### [WHAT TO WORK ON]
The output should contain the listing word for word and no pictures.

==========

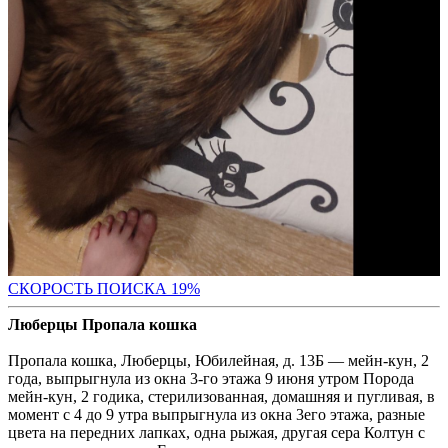
СКО
РОСТЬ ПОИСКА 19%
Люберцы Пропала кошка
Пропала кошка, Люберцы, Юбилейная, д. 13Б — мейн-кун, 2
года, выпрыгнула из окна 3-го этажа 9 июня утром Порода
мейн-кун, 2 годика, стерилизованная, домашняя и пугливая, в
момент с 4 до 9 утра выпрыгнула из окна 3его этажа, разные
цвета на передних лапках, одна рыжая, другая сера Колтун с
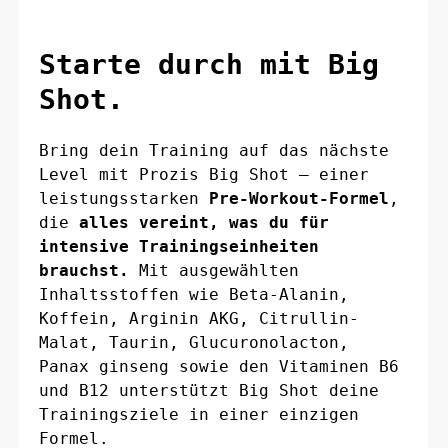
Starte durch mit Big
Shot.
Bring dein Training auf das nächste
Level mit Prozis Big Shot — einer
leistungsstarken
Pre-Workout-Formel
,
die
alles vereint, was du für
intensive Trainingseinheiten
brauchst.
Mit ausgewählten
Inhaltsstoffen wie Beta-Alanin,
Koffein, Arginin AKG, Citrullin-
Malat, Taurin, Glucuronolacton,
Panax ginseng sowie den Vitaminen B6
und B12 unterstützt Big Shot deine
Trainingsziele in einer einzigen
Formel.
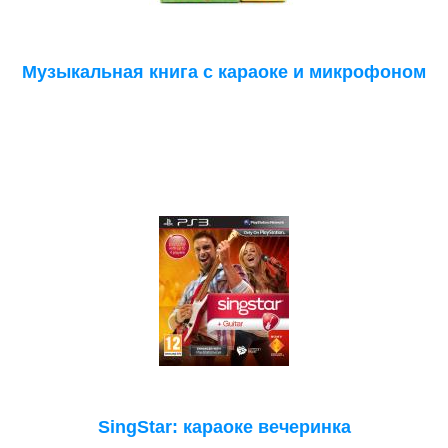
Музыкальная книга с караоке и микрофоном
SingStar: караоке вечеринка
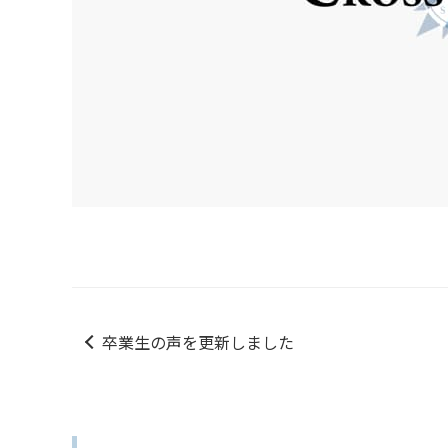
卒業生の声を更新しました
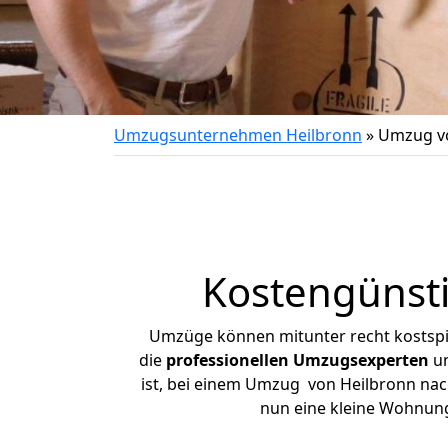
Umzugsunternehmen Heilbronn
»
Umzug vo
Kostengünst
Umzüge können mitunter recht kostspiel
die
professionellen Umzugsexperten
un
ist, bei einem Umzug von Heilbronn nach
nun eine kleine Wohnun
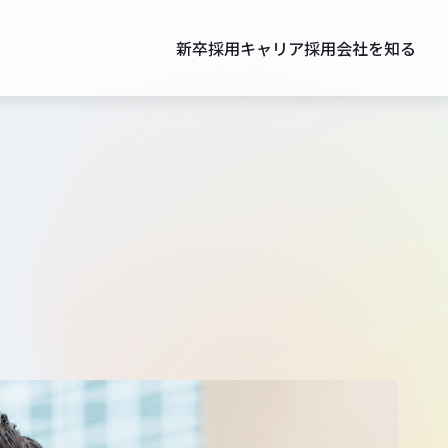
新卒採用
キャリア採用
会社を知る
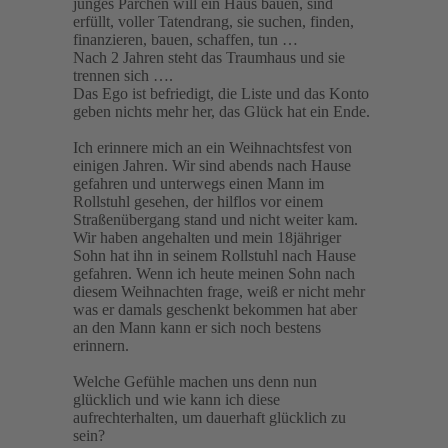
junges Pärchen will ein Haus bauen, sind
erfüllt, voller Tatendrang, sie suchen, finden,
finanzieren, bauen, schaffen, tun …
Nach 2 Jahren steht das Traumhaus und sie
trennen sich ….
Das Ego ist befriedigt, die Liste und das Konto
geben nichts mehr her, das Glück hat ein Ende.
Ich erinnere mich an ein Weihnachtsfest von
einigen Jahren. Wir sind abends nach Hause
gefahren und unterwegs einen Mann im
Rollstuhl gesehen, der hilflos vor einem
Straßenübergang stand und nicht weiter kam.
Wir haben angehalten und mein 18jähriger
Sohn hat ihn in seinem Rollstuhl nach Hause
gefahren. Wenn ich heute meinen Sohn nach
diesem Weihnachten frage, weiß er nicht mehr
was er damals geschenkt bekommen hat aber
an den Mann kann er sich noch bestens
erinnern.
Welche Gefühle machen uns denn nun
glücklich und wie kann ich diese
aufrechterhalten, um dauerhaft glücklich zu
sein?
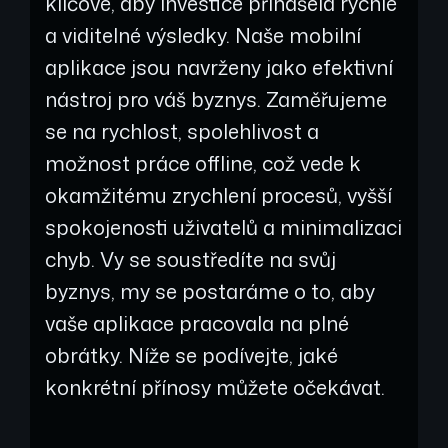
klíčové, aby investice přinášela rychlé
a viditelné výsledky. Naše mobilní
aplikace jsou navrženy jako efektivní
nástroj pro váš byznys. Zaměřujeme
se na rychlost, spolehlivost a
možnost práce offline, což vede k
okamžitému zrychlení procesů, vyšší
spokojenosti uživatelů a minimalizaci
chyb. Vy se soustředíte na svůj
byznys, my se postaráme o to, aby
vaše aplikace pracovala na plné
obrátky. Níže se podívejte, jaké
konkrétní přínosy můžete očekávat.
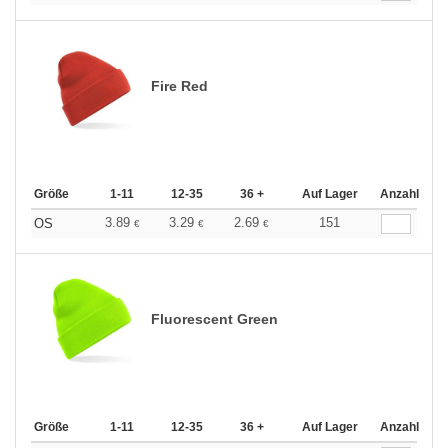
Fire Red
Größe
1-11
12-35
36 +
Auf Lager
Anzahl
3.89
3.29
2.69
151
OS
€
€
€
Fluorescent Green
Größe
1-11
12-35
36 +
Auf Lager
Anzahl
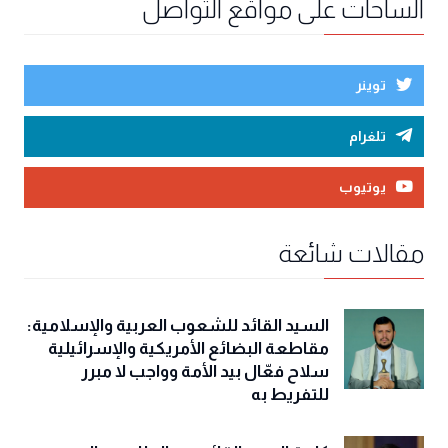
الساحات على مواقع التواصل
توينر
تلغرام
يوتيوب
مقالات شائعة
السيد القائد للشعوب العربية والإسلامية:
مقاطعة البضائع الأمريكية والإسرائيلية
سلاح فعّال بيد الأمة وواجب لا مبرر
للتفريط به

==========

### [COMPLETED TASK]
СКО
РОСТЬ ПОИСКА 19%
Люберцы Пропала кошка
Пропала кошка, Люберцы, Юбилейная, д. 13Б — мейн-кун, 2
года, выпрыгнула из окна 3-го этажа 9 июня утром Порода
мейн-кун, 2 годика, стерилизованная, домашняя и пугливая, в
момент с 4 до 9 утра выпрыгнула из окна 3его этажа, разные
цвета на передних лапках, одна рыжая, другая сера Колтун с
Starte durch mit Big
Shot.
Bring dein Training auf das nächste
Level mit Prozis Big Shot — einer
leistungsstarken
Pre-Workout-Formel
,
die
alles vereint, was du für
intensive Trainingseinheiten
brauchst.
Mit ausgewählten
Inhaltsstoffen wie Beta-Alanin,
Koffein, Arginin AKG, Citrullin-
Malat, Taurin, Glucuronolacton,
Panax ginseng sowie den Vitaminen B6
und B12 unterstützt Big Shot deine
Trainingsziele in einer einzigen
Formel.
Музыкальная книга с караоке и микрофоном
SingStar: караоке вечеринка
卒業生の声を更新しました
Umzugsunternehmen Heilbronn
»
Umzug vo
Kostengünst
Umzüge können mitunter recht kostspiel
die
professionellen Umzugsexperten
un
ist, bei einem Umzug von Heilbronn nach
nun eine kleine Wohnun
新卒採用
キャリア採用
会社を知る
junges Pärchen will ein Haus bauen, sind
erfüllt, voller Tatendrang, sie suchen, finden,
finanzieren, bauen, schaffen, tun …
Nach 2 Jahren steht das Traumhaus und sie
trennen sich ….
Das Ego ist befriedigt, die Liste und das Konto
geben nichts mehr her, das Glück hat ein Ende.
Ich erinnere mich an ein Weihnachtsfest von
einigen Jahren. Wir sind abends nach Hause
gefahren und unterwegs einen Mann im
Rollstuhl gesehen, der hilflos vor einem
Straßenübergang stand und nicht weiter kam.
Wir haben angehalten und mein 18jähriger
Sohn hat ihn in seinem Rollstuhl nach Hause
gefahren. Wenn ich heute meinen Sohn nach
diesem Weihnachten frage, weiß er nicht mehr
was er damals geschenkt bekommen hat aber
an den Mann kann er sich noch bestens
erinnern.
Welche Gefühle machen uns denn nun
glücklich und wie kann ich diese
aufrechterhalten, um dauerhaft glücklich zu
sein?
klíčové, aby investice přinášela rychlé
a viditelné výsledky. Naše mobilní
aplikace jsou navrženy jako efektivní
nástroj pro váš byznys. Zaměřujeme
se na rychlost, spolehlivost a
možnost práce offline, což vede k
okamžitému zrychlení procesů, vyšší
spokojenosti uživatelů a minimalizaci
chyb. Vy se soustředíte na svůj
byznys, my se postaráme o to, aby
vaše aplikace pracovala na plné
obrátky. Níže se podívejte, jaké
konkrétní přínosy můžete očekávat.
Fire Red
Größe
1-11
12-35
36 +
Auf Lager
Anzahl
3.89
3.29
2.69
151
OS
€
€
€
Fluorescent Green
Größe
1-11
12-35
36 +
Auf Lager
Anzahl
الساحات على مواقع التواصل
توينر
تلغرام
يوتيوب
مقالات شائعة
السيد القائد للشعوب العربية والإسلامية:
مقاطعة البضائع الأمريكية والإسرائيلية
سلاح فعّال بيد الأمة وواجب لا مبرر
للتفريط به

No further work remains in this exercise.